Compares performance of LIBXSMM versions (and to GiMMiK).
Process is scripted from code generation all the way to plotting. (Generate/get matrices before-hand)
Made to compare the Register Packing addition to LIBXSMM small-sparse A operator MM routine.
- An AVX-512 CPU
- GCC
- Python
- numpy, matplotlib
- Reference LIBXSSM in "./../libxsmm_reference"
- Custom LIBXSSM in "./../libxsmm_custom"
- OpenBlas build in "./../OpenBlas-build"
- If also testing GiMMiK:
- ICC
- GiMMiK in "./../GiMMiK" and installed
Checkout to the commits you want to test in reference and custom LIBXSMMs.

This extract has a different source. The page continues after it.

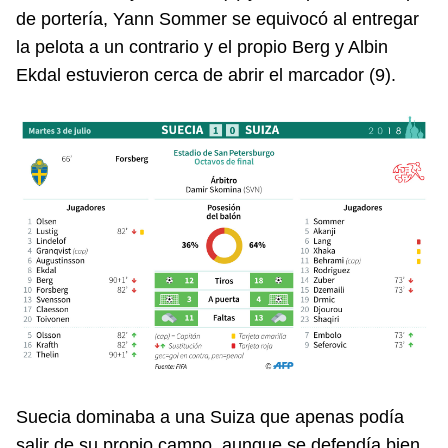
de portería, Yann Sommer se equivocó al entregar
la pelota a un contrario y el propio Berg y Albin
Ekdal estuvieron cerca de abrir el marcador (9).
Suecia dominaba a una Suiza que apenas podía
salir de su propio campo, aunque se defendía bien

Run ./scripts/benchmark.sh
with the following options
- If also testing GiMMiK:
- -g : 1 (Default is 0)
- -o : log output dir
- -p : plot output dir
- -m : source matrix suite dir
- -t : type of matrix suite (pyfr or synth)
- -n : number of benchmark runs (Default is 3)
- -d : if reference XSMM is dense routine (1) (Default is 0)
- -s : skip benchmark process, plot a previous run
- Other options above still required
- Default is 0 (don't skip)
- Provide the timestamp of the previous run you want to plot
-
Block alignment = 48
- src/benchmark/common.h
- src/plots/tools.py
-
XEON_8175M Stats
- src/plots/cpu_stats.py